** Directions **
Every line of the entries below that carries the string "width" should be copied.
[[ Dataset excerpts open ]]
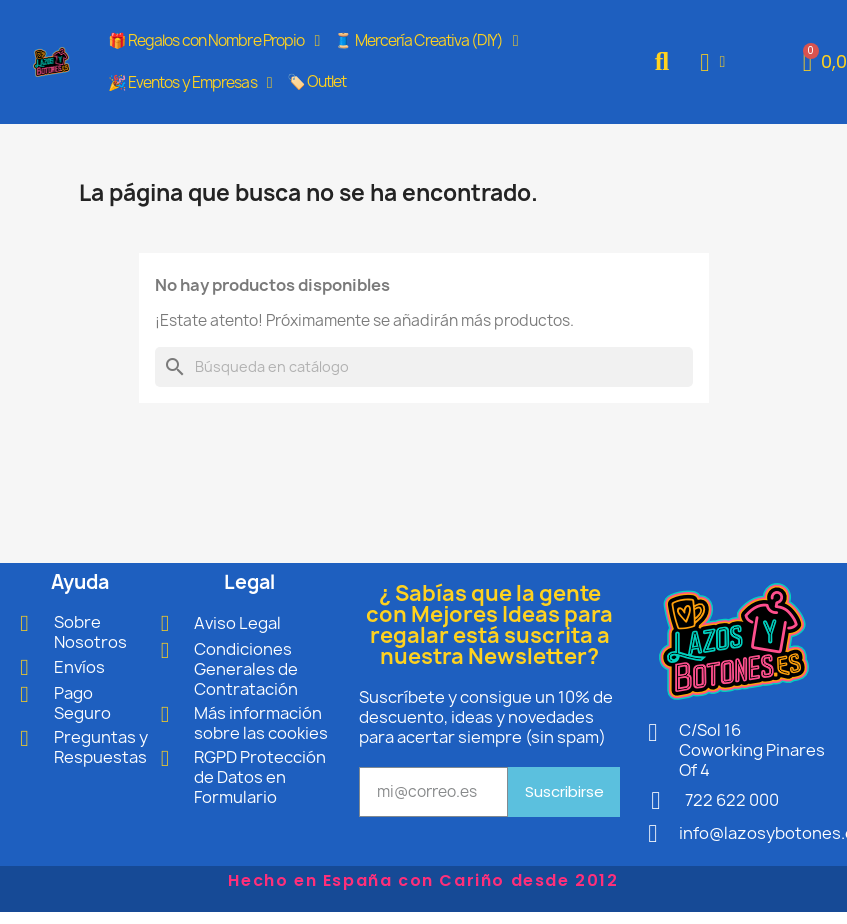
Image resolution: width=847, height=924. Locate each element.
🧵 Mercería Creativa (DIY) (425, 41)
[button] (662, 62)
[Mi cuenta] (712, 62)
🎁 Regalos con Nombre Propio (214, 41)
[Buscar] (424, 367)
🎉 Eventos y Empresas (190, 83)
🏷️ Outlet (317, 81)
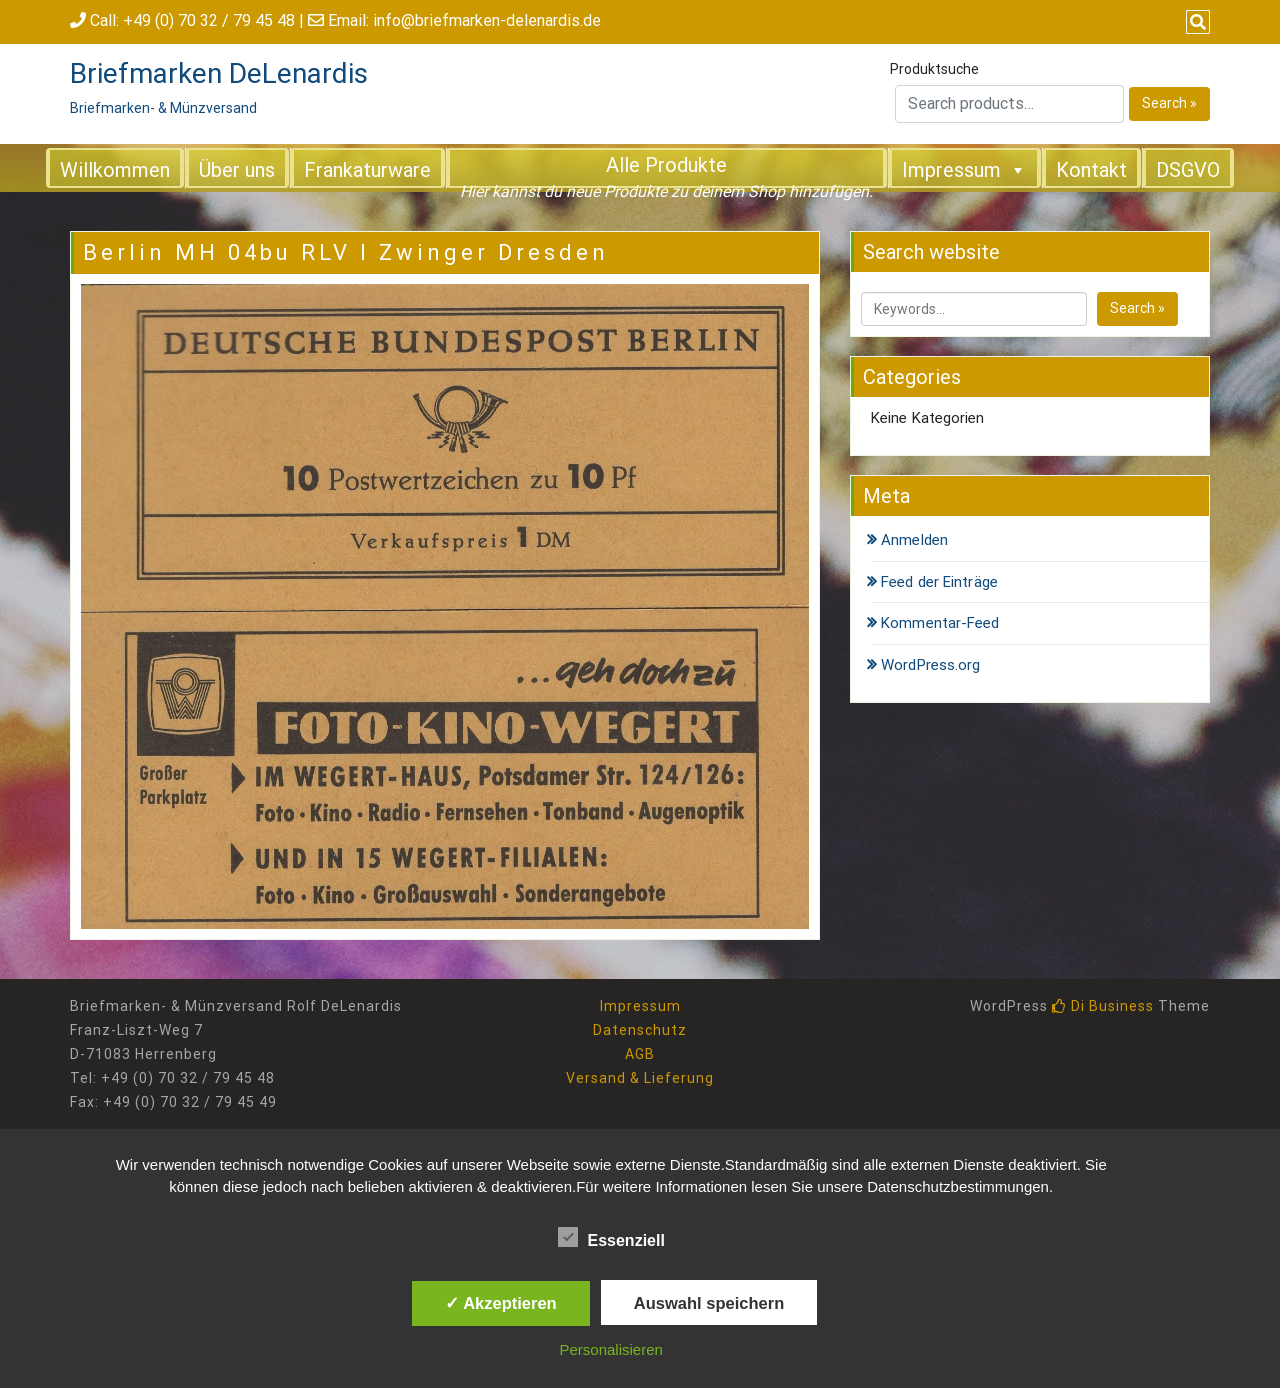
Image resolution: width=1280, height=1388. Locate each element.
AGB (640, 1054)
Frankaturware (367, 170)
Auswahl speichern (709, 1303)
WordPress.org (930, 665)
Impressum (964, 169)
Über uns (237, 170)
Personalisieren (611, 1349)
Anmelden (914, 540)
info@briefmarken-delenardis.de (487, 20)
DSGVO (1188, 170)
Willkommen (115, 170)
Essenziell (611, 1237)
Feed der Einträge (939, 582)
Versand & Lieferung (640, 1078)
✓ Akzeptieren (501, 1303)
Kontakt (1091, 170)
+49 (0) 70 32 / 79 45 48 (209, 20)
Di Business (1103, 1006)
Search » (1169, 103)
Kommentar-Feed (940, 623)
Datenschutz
[[ Dataset excerpts closed ]]
[[ Dataset excerpts open ]]
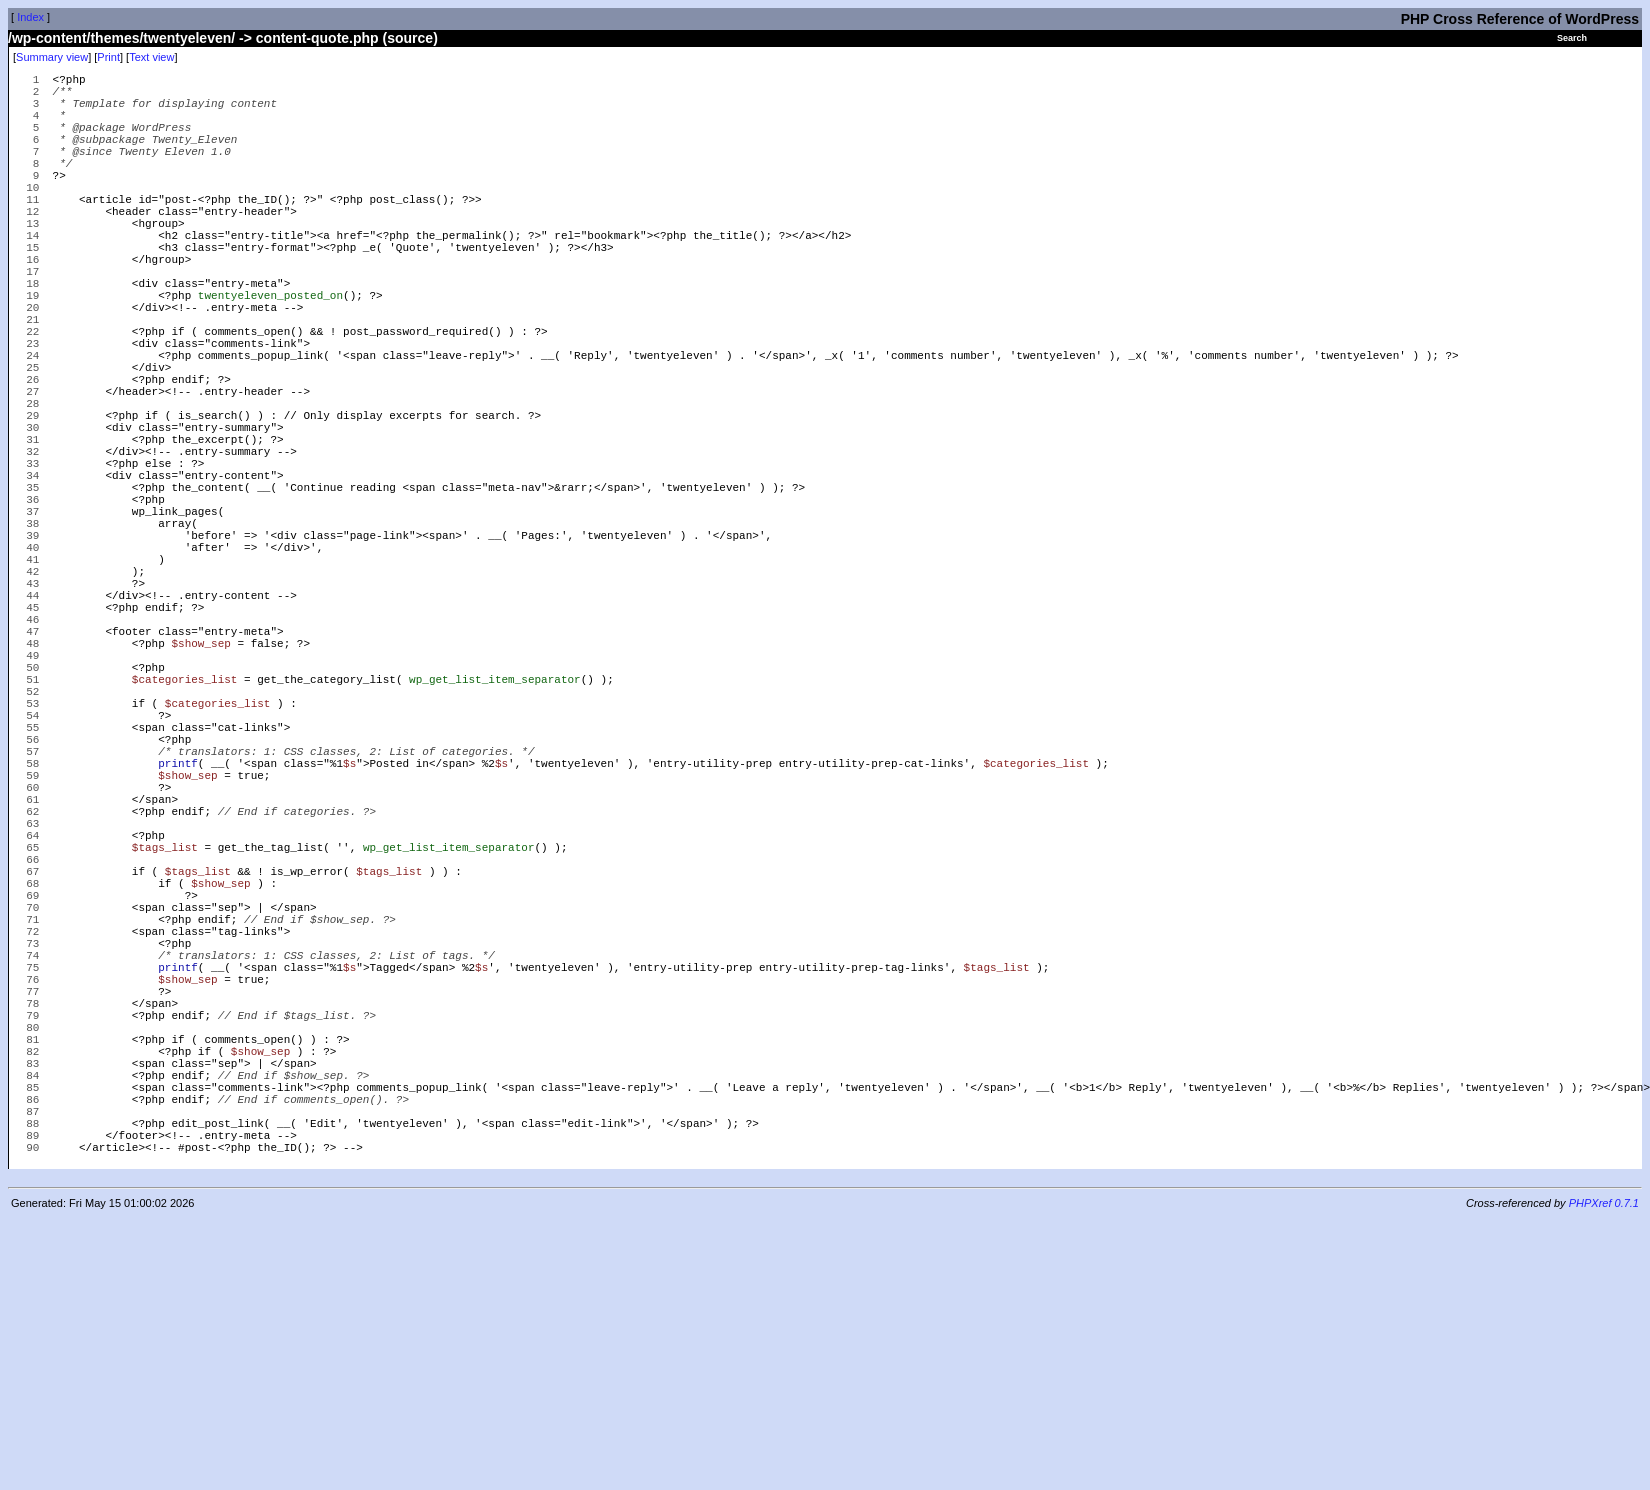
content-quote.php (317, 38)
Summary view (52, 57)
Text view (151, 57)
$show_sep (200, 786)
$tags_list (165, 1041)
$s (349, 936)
[[ Dataset excerpts closed ]]
** Answer to the exercise **
Image resolution: width=847, height=924. Locate each element.
Image resolution: width=1280, height=1388. Locate each element.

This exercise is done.